Gotheiner, who teaches one of the most popular ballet classes in NYC, possesses a calm sensitivity that contributes to the richness of his dance inventions, allowing them to burst out into their surroundings.

The moving backdrop, by Josh Higgason, connects to the dance without distracting from it. The commissioned score, by the Finnish composer Jukka Rintamäki, alerts one’s hearing as the work itself sharpens the seeing of a dance for which the choreographer acknowledges the contribution of his dancers.

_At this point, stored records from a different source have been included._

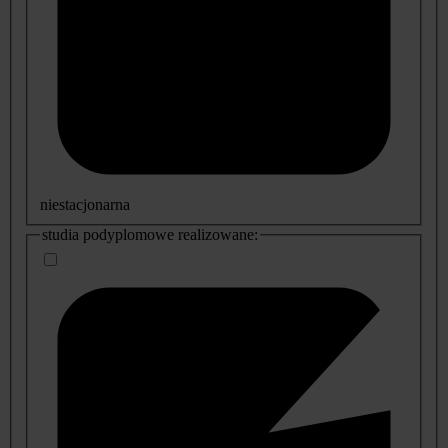
niestacjonarna
studia podyplomowe realizowane:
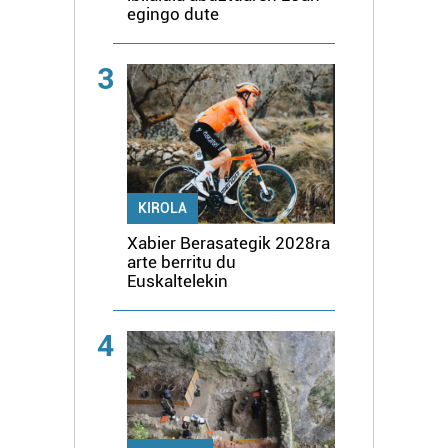
egingo dute
3
KIROLA
Xabier Berasategik 2028ra
arte berritu du
Euskaltelekin
4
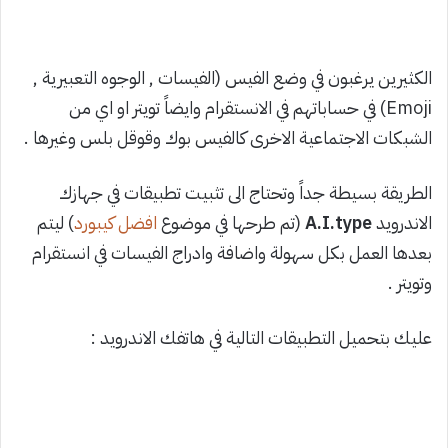
الكثيرين يرغبون في وضع الفيس (الفيسات , الوجوه التعبيرية ,
Emoji) في حساباتهم في الانستقرام وايضاً تويتر او اي من
الشبكات الاجتماعية الاخرى كالفيس بوك وقوقل بلس وغيرها .
الطريقة بسيطة جداً وتحتاج الى تثبيت تطبيقات في جهازك
الاندرويد
A.I.type
(تم طرحها في موضوع
افضل كيبورد
) ليتم
بعدها العمل بكل سهولة واضافة وادراج الفيسات في انستقرام
وتويتر .
عليك بتحميل التطبيقات التالية في هاتفك الاندرويد :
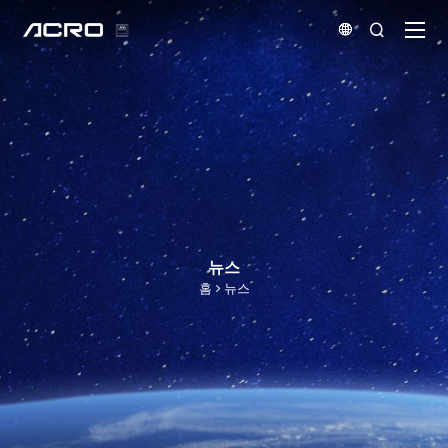


뉴스
홈
뉴스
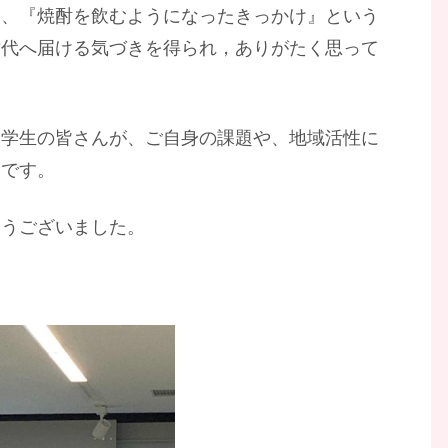
き、『焼酎を飲むようになったきっかけ』という
世代へ届ける気づきを得られ，ありがたく思って
、学生の皆さんが、ご自身の課題や、地域活性に
いです。
とうございました。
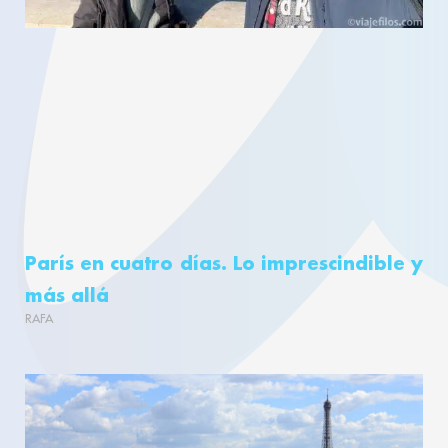
París en cuatro días. Lo imprescindible y
más allá
RAFA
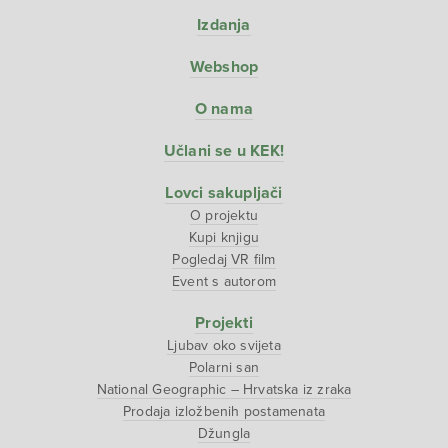
Izdanja
Webshop
O nama
Učlani se u KEK!
Lovci sakupljači
O projektu
Kupi knjigu
Pogledaj VR film
Event s autorom
Projekti
Ljubav oko svijeta
Polarni san
National Geographic – Hrvatska iz zraka
Prodaja izložbenih postamenata
Džungla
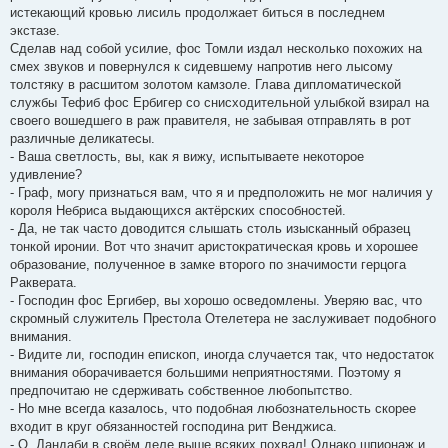
истекающий кровью лисиль продолжает биться в последнем
экстазе.
Сделав над собой усилие, фос Томли издал несколько похожих на
смех звуков и повернулся к сидевшему напротив него лысому
толстяку в расшитом золотом камзоле. Глава дипломатической
службы Тефиб фос Ербигер со снисходительной улыбкой взирал на
своего вошедшего в раж правителя, не забывая отправлять в рот
различные деликатесы.
- Ваша светлость, вы, как я вижу, испытываете некоторое
удивление?
- Граф, могу признаться вам, что я и предположить не мог наличия у
короля Небриса выдающихся актёрских способностей.
- Да, не так часто доводится слышать столь изысканный образец
тонкой иронии. Вот что значит аристократическая кровь и хорошее
образование, полученное в замке второго по значимости герцога
Ракверата.
- Господин фос Ергибер, вы хорошо осведомлены. Уверяю вас, что
скромный служитель Престола Отелетера не заслуживает подобного
внимания.
- Видите ли, господин епископ, иногда случается так, что недостаток
внимания оборачивается большими неприятностями. Поэтому я
предпочитаю не сдерживать собственное любопытство.
- Но мне всегда казалось, что подобная любознательность скорее
входит в круг обязанностей господина рит Венджиса.
- О, Дандаби в своём деле выше всяких похвал! Однако шпионаж и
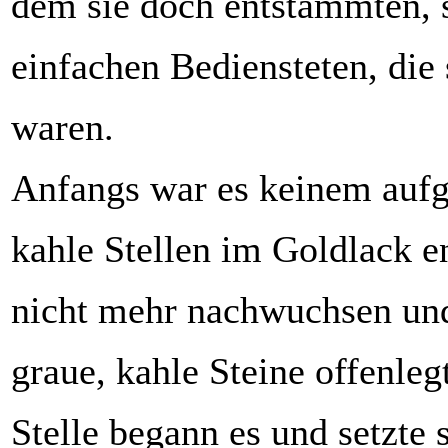
dem sie doch entstammten, 
einfachen Bediensteten, die 
waren.
Anfangs war es keinem aufge
kahle Stellen im Goldlack e
nicht mehr nachwuchsen und
graue, kahle Steine offenleg
Stelle begann es und setzte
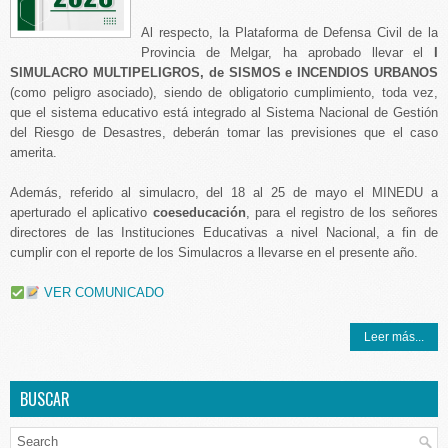
Al respecto, la Plataforma de Defensa Civil de la
Provincia de Melgar, ha aprobado llevar el
I
SIMULACRO MULTIPELIGROS, de SISMOS e INCENDIOS URBANOS
(como peligro asociado), siendo de obligatorio cumplimiento, toda vez,
que el sistema educativo está integrado al Sistema Nacional de Gestión
del Riesgo de Desastres, deberán tomar las previsiones que el caso
amerita.
Además, referido al simulacro, del 18 al 25 de mayo el MINEDU a
aperturado el aplicativo
coeseducación
, para el registro de los señores
directores de las Instituciones Educativas a nivel Nacional, a fin de
cumplir con el reporte de los Simulacros a llevarse en el presente año.
VER COMUNICADO
Leer más...
BUSCAR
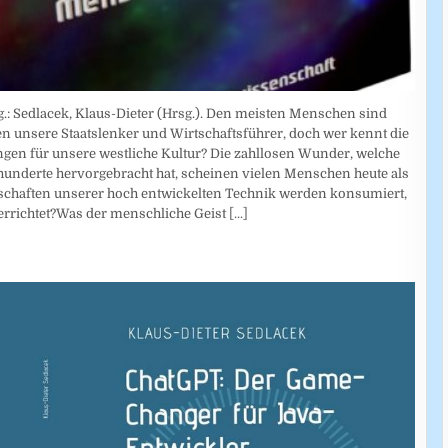
.: Sedlacek, Klaus-Dieter (Hrsg.). Den meisten Menschen sind
en unsere Staatslenker und Wirtschaftsführer, doch wer kennt die
gen für unsere westliche Kultur? Die zahllosen Wunder, welche
hunderte hervorgebracht hat, scheinen vielen Menschen heute als
nschaften unserer hoch entwickelten Technik werden konsumiert,
rrichtet?Was der menschliche Geist
[...]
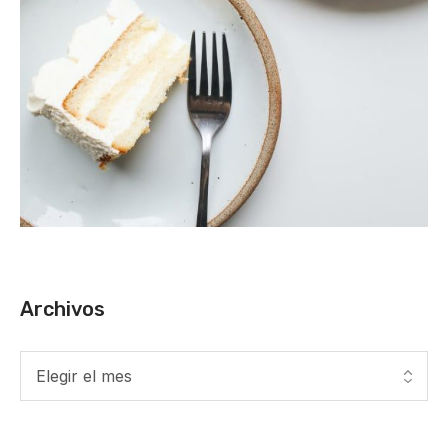
Archivos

Citizen — Reggie Wilson/Fist and Heel Performance Group

Pavement by Kyle Abraham.  photo by Ian Douglas
Citizen by Reggie Wilson.  photo by Stephanie Berger 

In his program note Reggie Wilson asks, “Do I have the stuff to survive my time?”

Inspired by those African Americans who chose not to leave their country in spite of its racism and discrimination, such as the writer Zora Neale Hurston and William Henry Jackson, the valet to President Lincoln, Wilson’s research   left him with many questions. What does anyone have to do to be truly independent? What does it mean to belong to or not want to belong to a country? How do we define ourselves in a nation that is still dealing with the impact of slavery?

The resulting dance makes forays into answering these questions via extended solos as well as group sections. The emphasis is on the solos, where each of the five dancers, three men and two women, has personal movement phrases, but also performs some shared by all.

Through repetition, layering, variation, and development, the audience is able to recognize certain patterns as they travel from solo to solo to group sections: three hand claps followed by a direct arm gesture; languid hip circles; an extended sideward chest and arm stretch; the long and high reach of a leg to the side; loose hip joints from which bent knees rotate in and out.

This dancing, although abstract, seems to speak to the audience and at some point sends almost subliminal messages. The group sections gain momentum and strength from the movements the dancers have in common, without diminishing their individuality.

The black and white costumes, different for each performer but related, suggest both individuality and unity. The moving projections on three sides of the stage are of rehearsals of the dance. They are interesting in themselves but, at times, distracting.

There are no answers to Wilson’s questions in this moving work, but the dancing leaves one thinking about them. Maybe thinking as a result of all three of these dances will produce action.